%%

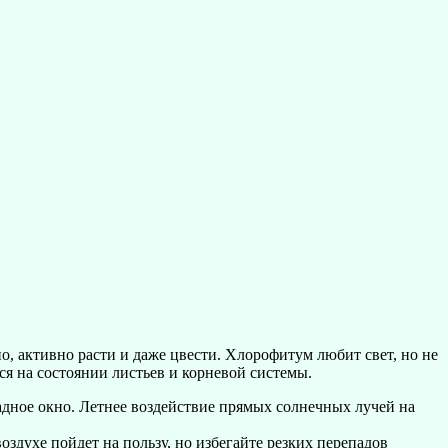
о, активно расти и даже цвести. Хлорофитум любит свет, но не
я на состоянии листьев и корневой системы.
адное окно. Летнее воздействие прямых солнечных лучей на
здухе пойдет на пользу, но избегайте резких перепадов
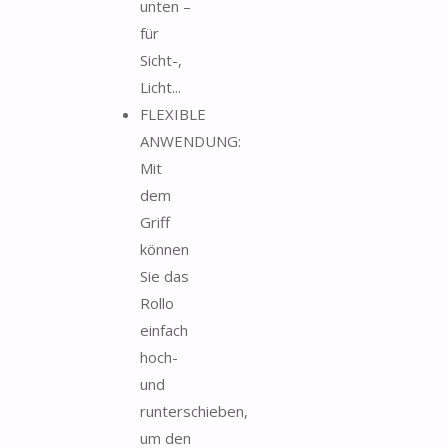
unten –
für
Sicht-,
Licht...
FLEXIBLE
ANWENDUNG:
Mit
dem
Griff
können
Sie das
Rollo
einfach
hoch-
und
runterschieben,
um den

%%

▶ _Activity_:
Word for word, repeat the data above with the pictures left out.

▶ _Output for this task_:
о, активно расти и даже цвести. Хлорофитум любит свет, но не
я на состоянии листьев и корневой системы.
адное окно. Летнее воздействие прямых солнечных лучей на
здухе пойдет на пользу, но избегайте резких перепадов
unten –
für
Sicht-,
Licht...
FLEXIBLE
ANWENDUNG:
Mit
dem
Griff
können
Sie das
Rollo
einfach
hoch-
und
runterschieben,
um den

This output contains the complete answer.